Sono solo il mosaico fatto dalle impronte che mi hanno scorsa. E percorsa. Soffi. Carezze. Graffi. Solchi. Giri di parole. Una macchia che si apre e stringe. E si adagia e poi ritrae. Si tuffa e poi riemerge. Nella anima. La fonte nel centro di noi. Una fontana rossa. E la morde. Sono il gioco delle ombre che divorano le figure. E delle immagini che strappano i lembi delle ombre. Come fili di una stoffa sgranata. Sono la soglia di un campo sconsacrato. Dove c'è una fede sincera e primitiva.

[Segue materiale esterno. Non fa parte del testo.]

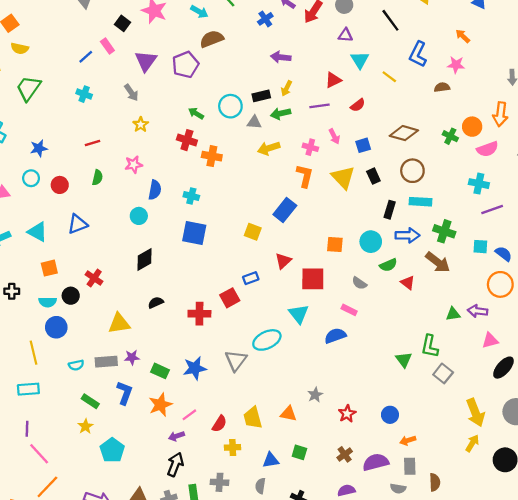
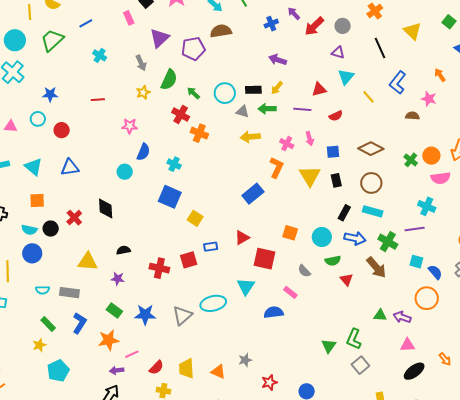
blue line: (86, 57) -> (86, 23), moved
green semicircle: (97, 177) -> (169, 80), moved, size x1.5
purple line: (492, 210) -> (415, 229), moved
yellow square: (253, 232) -> (195, 218), moved
black diamond: (144, 259) -> (106, 209), moved, turned -75
purple star: (132, 357) -> (118, 279), moved

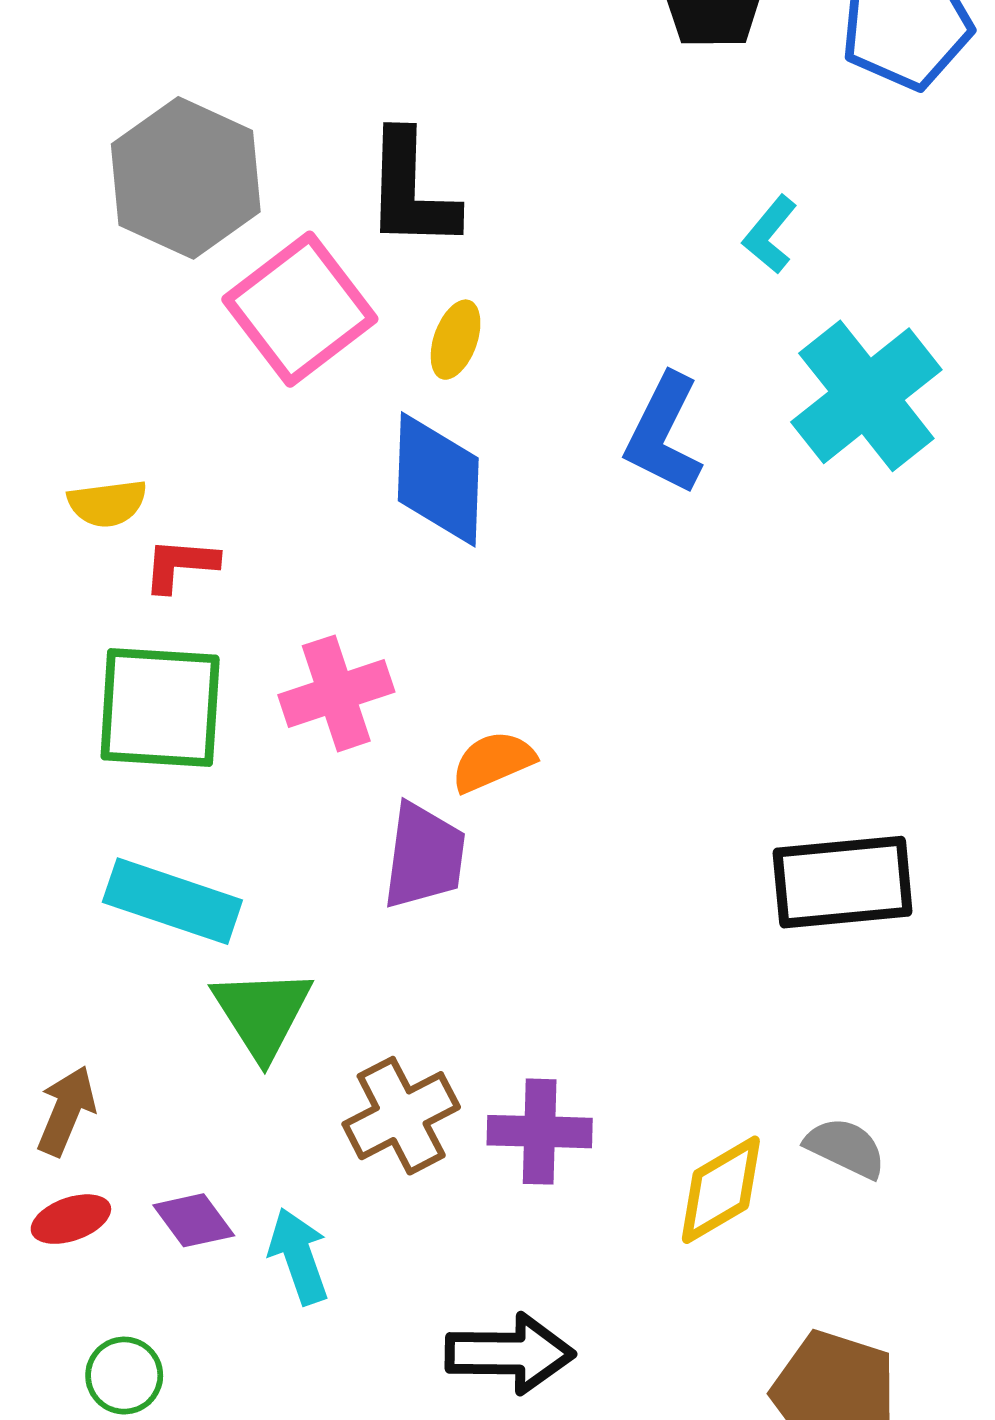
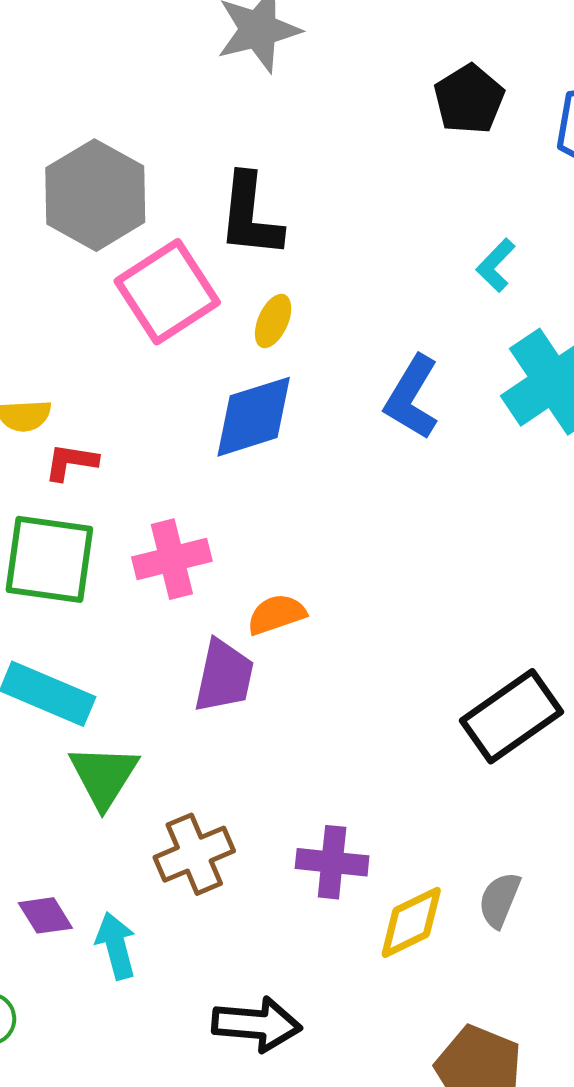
blue diamond: (438, 479) -> (254, 417), turned 66
black rectangle: (843, 882) -> (511, 716), turned -34
purple cross: (540, 1132) -> (332, 862), moved
gray semicircle: (846, 1148) -> (499, 900), turned -98

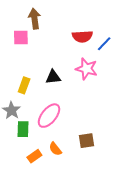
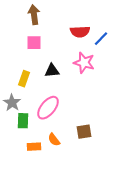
pink square: (21, 37) -> (34, 43), moved
orange rectangle: (34, 156) -> (34, 147), turned 32

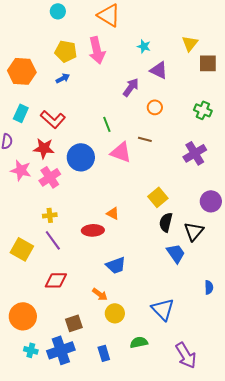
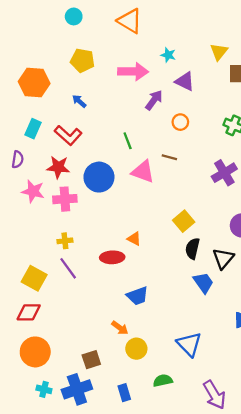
pink arrow: (97, 50) -> (133, 71), moved, turned -76
blue arrow: (63, 78) -> (79, 101), moved, turned -112
pink cross: (50, 177) -> (65, 199), turned 30
red diamond: (56, 280) -> (29, 312), moved

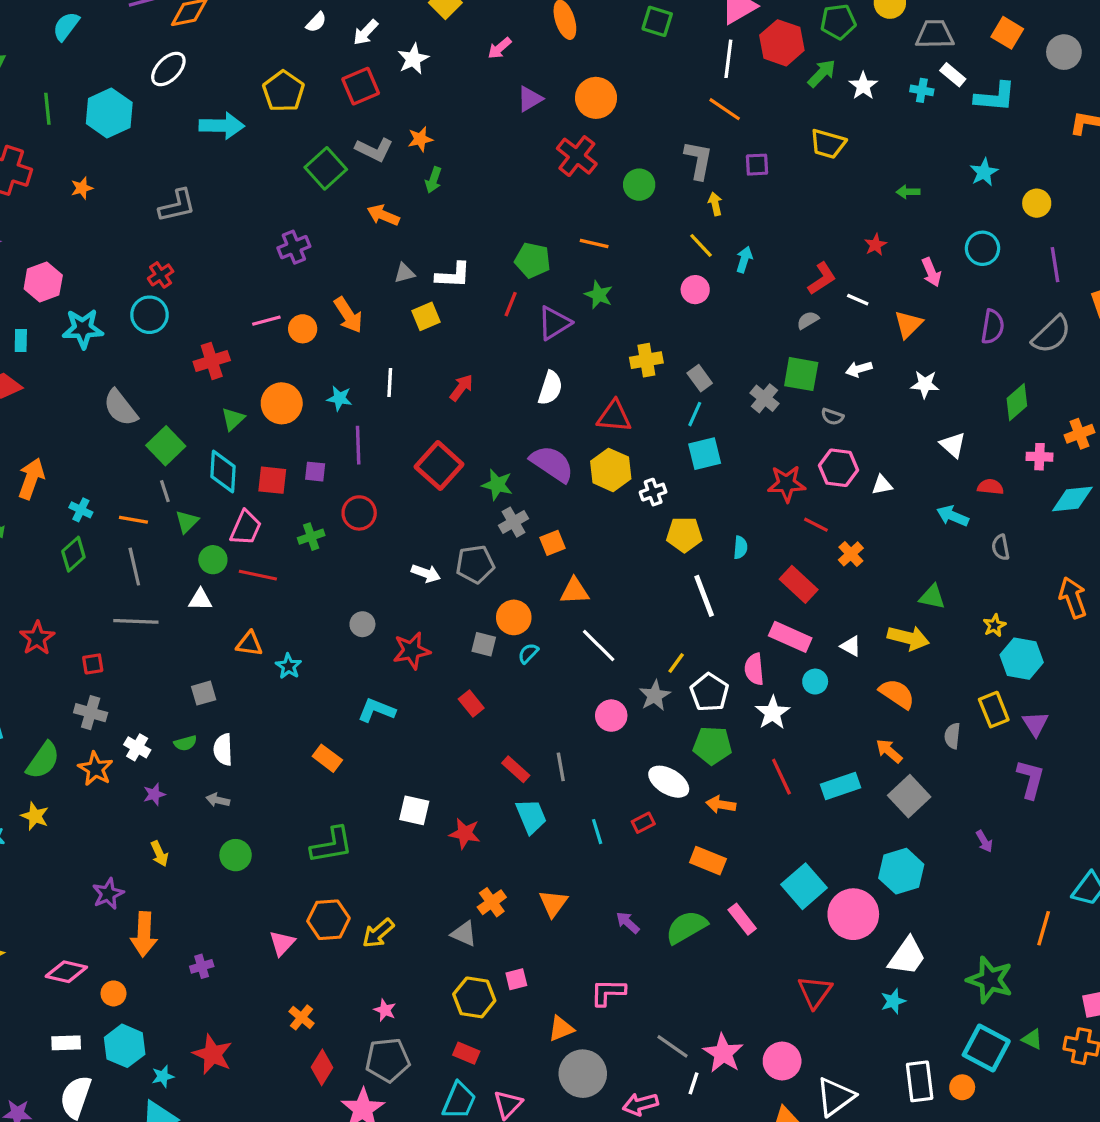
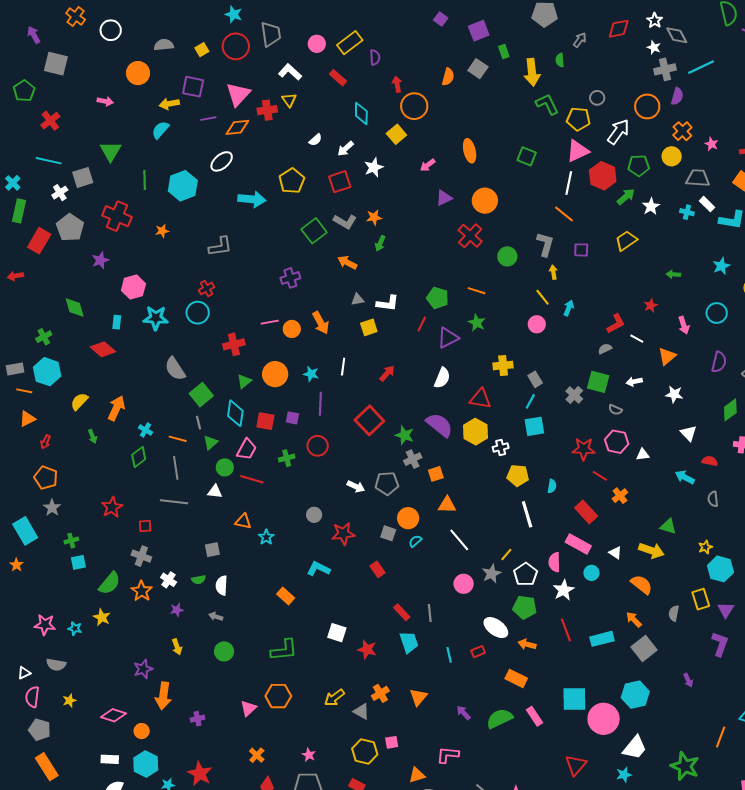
yellow trapezoid: (828, 144) -> (626, 241), turned 125
cyan square: (804, 886) -> (574, 699), turned 36
yellow arrow: (378, 933) -> (334, 698), moved

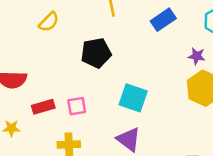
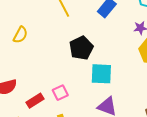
black pentagon: (96, 53) -> (81, 48), moved

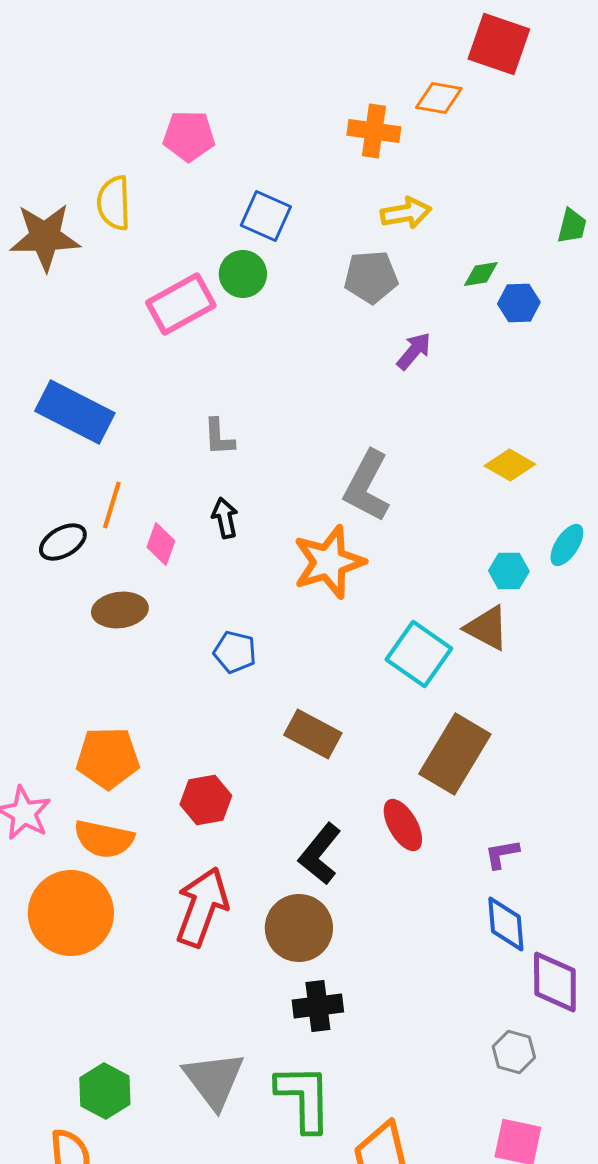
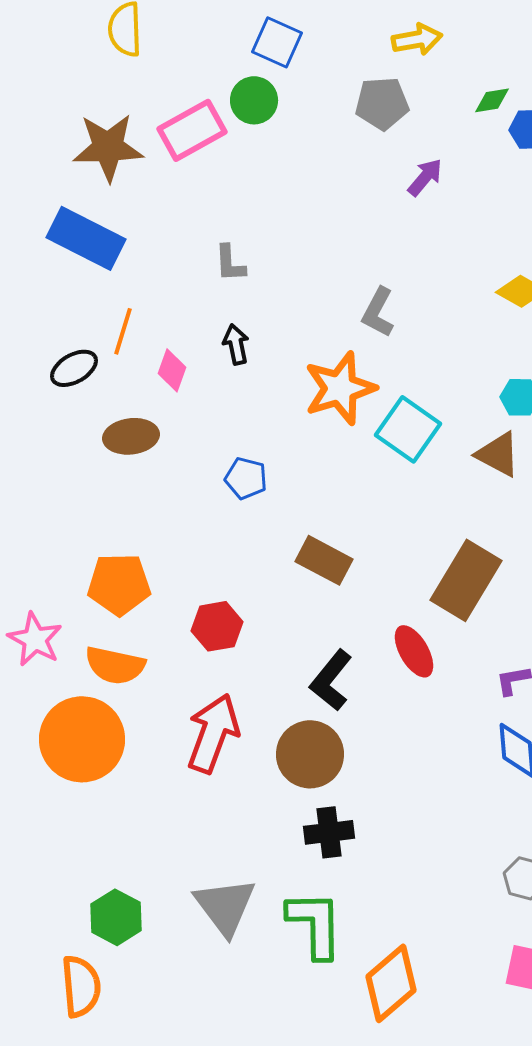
brown star: (45, 237) -> (108, 147), moved
gray L-shape: (367, 486) -> (378, 312), size x0.7
cyan square: (419, 654) -> (408, 429), moved

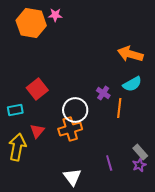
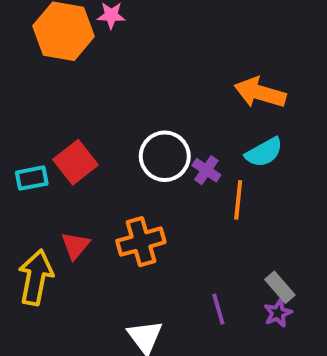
cyan rectangle: (15, 110) -> (32, 178), moved
white circle: (75, 110) -> (165, 156), moved

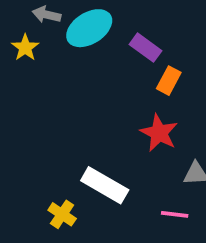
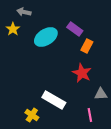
cyan ellipse: (89, 28) -> (46, 37), moved
pink line: (175, 214) -> (90, 115), turned 72

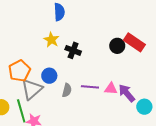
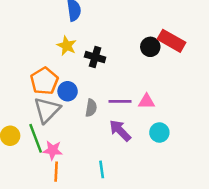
orange pentagon: (19, 71) -> (44, 81), moved
purple arrow: (127, 93) -> (120, 131), moved
cyan circle: (144, 107) -> (159, 133), moved

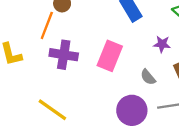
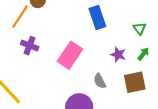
purple cross: (64, 55) -> (30, 46), size x0.7

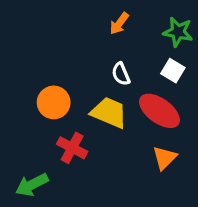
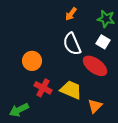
white semicircle: (121, 74) -> (72, 44), size x1.6
yellow trapezoid: (109, 113) -> (71, 90), moved
orange triangle: (165, 158) -> (95, 106), moved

E il bene calpesta il male. Con i suoi passi incerti. Nel buio l'anima è una lama. Cospira contro la carne. E sceglie vene. Vi strofina il suo gelo. E le lascia prostrate. In attesa del veleno che sappia redimerle. Sono una insalata perversa di carne e luce. E fiori silenziosi. Colati a picco dentro il corpo. Come rimmel sbavato nelle pupille. Nella prigione delle infinite possibilità. In attesa dell'amo che sappia estrarle dalle certezze. Potrei fingere di non avere un viso. Dove i miei occhi lasciano scivolare ogni emozione. Come dentro un labirinto. Di non avere labbra capaci di incastrare parole e sorrisi. Di non essere voce che si asciuga sul palmo. Voce da soffiare come polline. E come desideri da affidare all'aria. Affinchè sappia custodirli. Sono l'incastro immondo tra le tessere smarrite.
E quello che lascio vedere.
Un gioco.
E invoco redenzione liquida.
Dentro cui nuotare.
E poi arrendermi.
E annegare.
Con le mie lacrime spente disegnerò un arcobaleno.